In terms of safety, the most frequently reported adverse events (AEs) in the tirzepatide cohort were gastrointestinal in nature and primarily occurred during the dose escalation period, with most AEs being mild to moderate in severity. AEs led to treatment discontinuation in 4.3%, 7.1%, 6.2%, and 2.6% of participants in the 5 mg, 10 mg, and 15 mg tirzepatide cohorts, and placebo cohort, respectively.

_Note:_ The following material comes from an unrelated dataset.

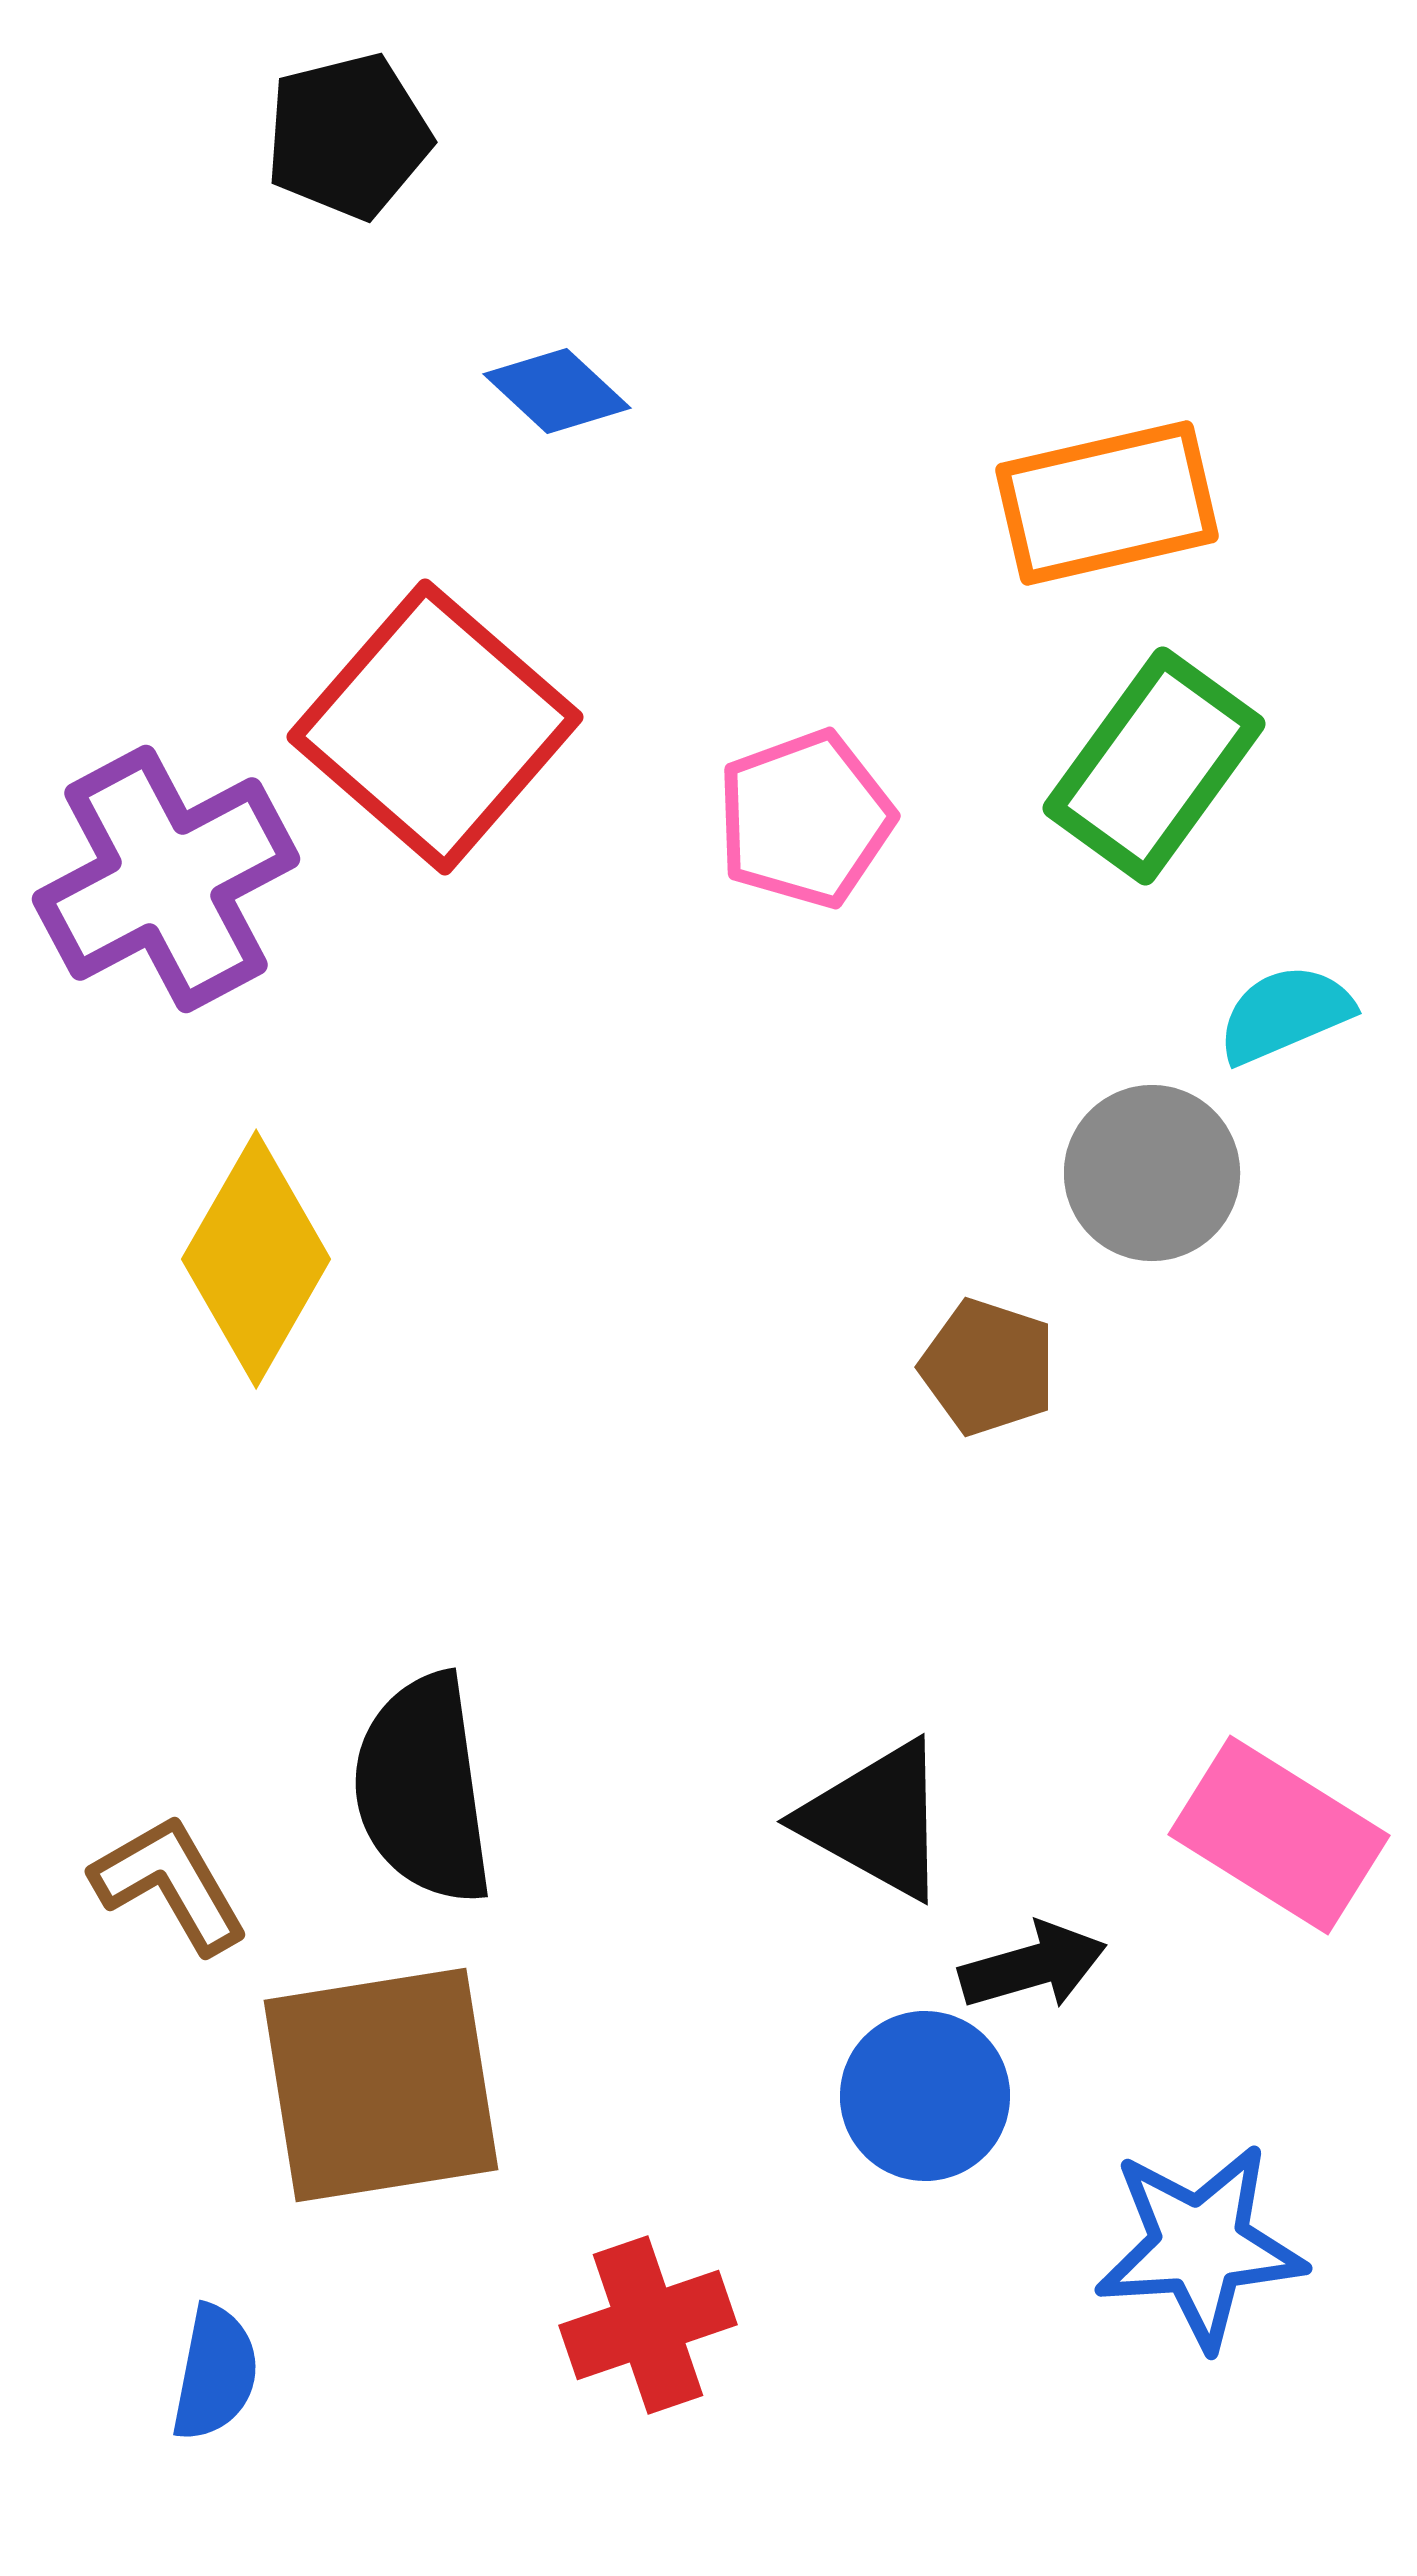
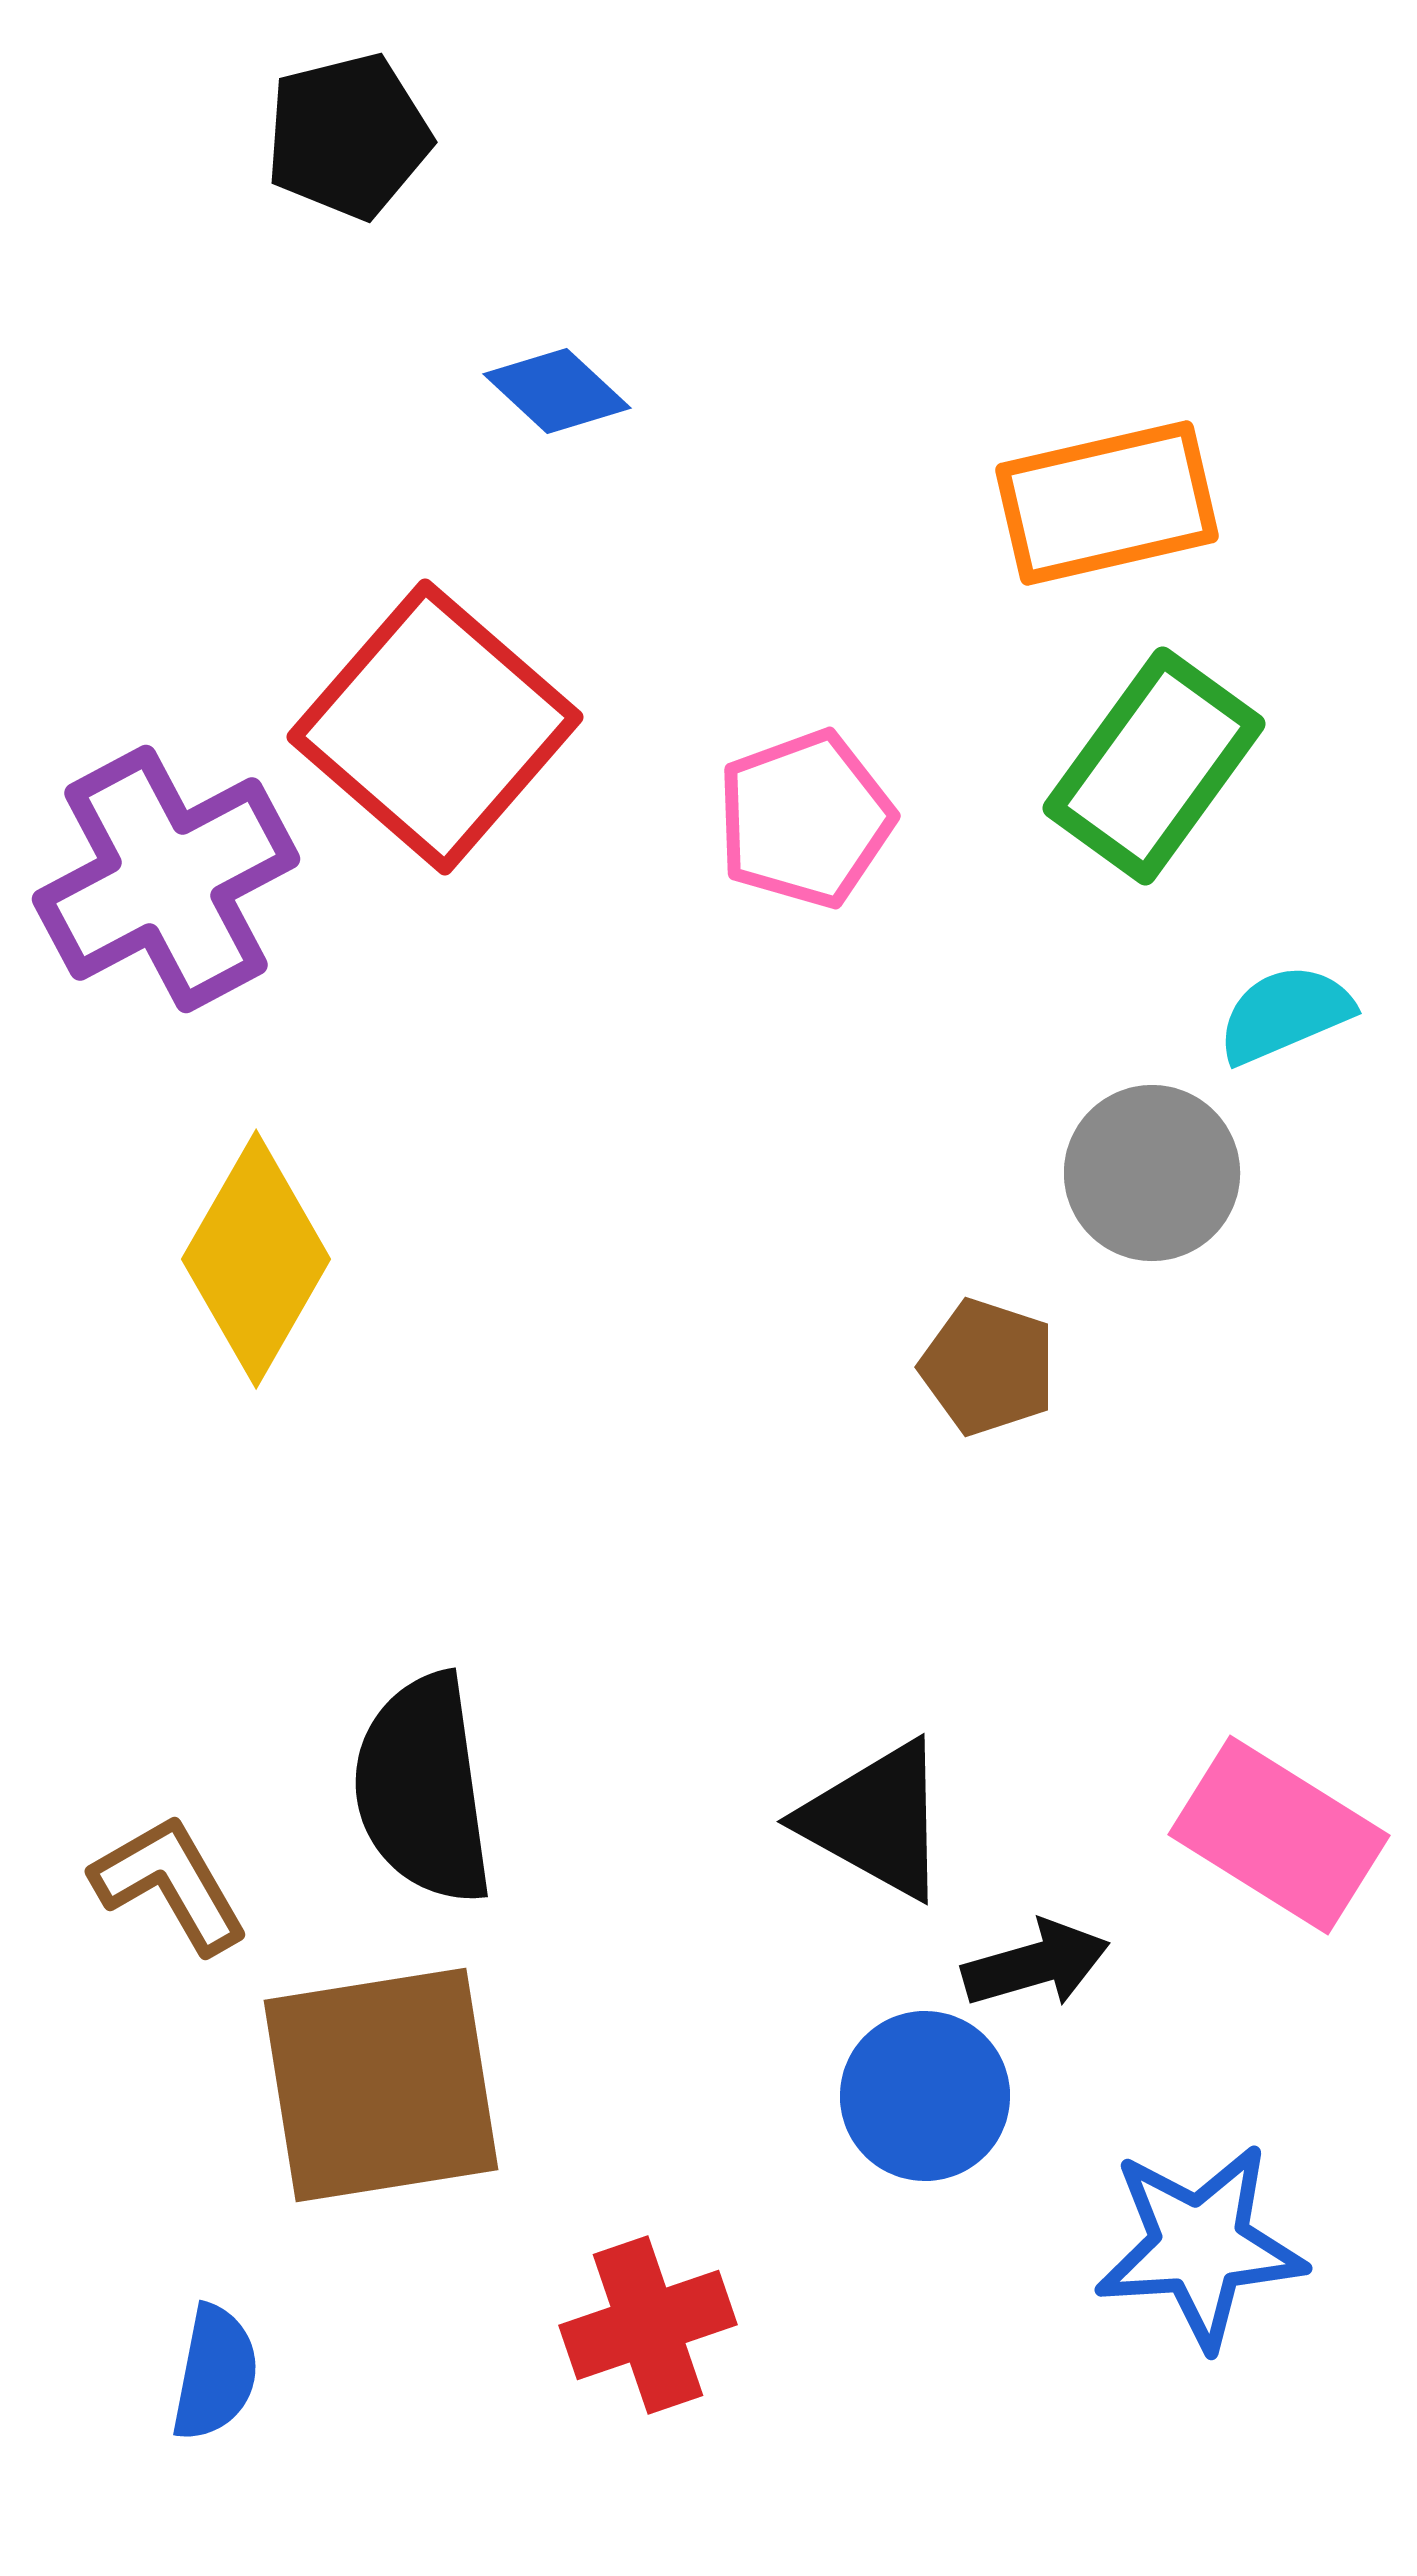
black arrow: moved 3 px right, 2 px up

“This is an unusually substantial degree of weight reduction in response to an antiobesity medication as compared with findings reported in other phase 3 clinical trials,” the study authors concluded. “Given that tirzepatide is both a GIP receptor and GLP-1 receptor agonist, we speculate that there may be additive benefit in targeting multiple endogenous nutrient-stimulated hormone pathways that have been implicated in energy homeostasis.”¹

References

1. Jastreboff A, et al. Tirzepatide Once Weekly for the Treatment of Obesity. Published June 4, 2022. N Engl J Med 2022;387:205-216. DOI: 10.1056/NEJMoa2206038. Vol. 387 No. 3

2. A Study of Tirzepatide (LY3298176) in Participants With Obesity or Overweight (SURMOUNT-1). ClinicalTrials.gov. August 1, 2024. Accessed August 20, 2024. https://clinicaltrials.gov/study/NCT04184622

3. Tirzepatide reduced the risk of developing type 2 diabetes by 94% in adults with pre-diabetes and obesity or overweight. News release. Lilly. August 20, 2024. https://investor.lilly.com/news-releases/news-release-details/tirzepatide-reduced-risk-developing-type-2-diabetes-94-adults

4. FDA Approves Lilly's Zepbound™ (tirzepatide) for Chronic Weight Management, a Powerful New Option for the Treatment of Obesity or Overweight with Weight-Related Medical Problems. Eli Lilly and Company. News release. November 8, 2023. https://investor.lilly.com/news-releases/news-release-details/fda-approves-lillys-zepboundtm-tirzepatide-chronic-weight

5. Rosenstock, J, et. al. Efficacy and safety of a novel dual GIP and GLP-1 receptor agonist tirzepatide in patients with type 2 diabetes (SURPASS-1): a double-blind, randomised, phase 3 trial. Lancet. 2021;398(10295):143-155. doi: 10.1016/S0140-6736(21)01324-6. Accessed August 20, 2024.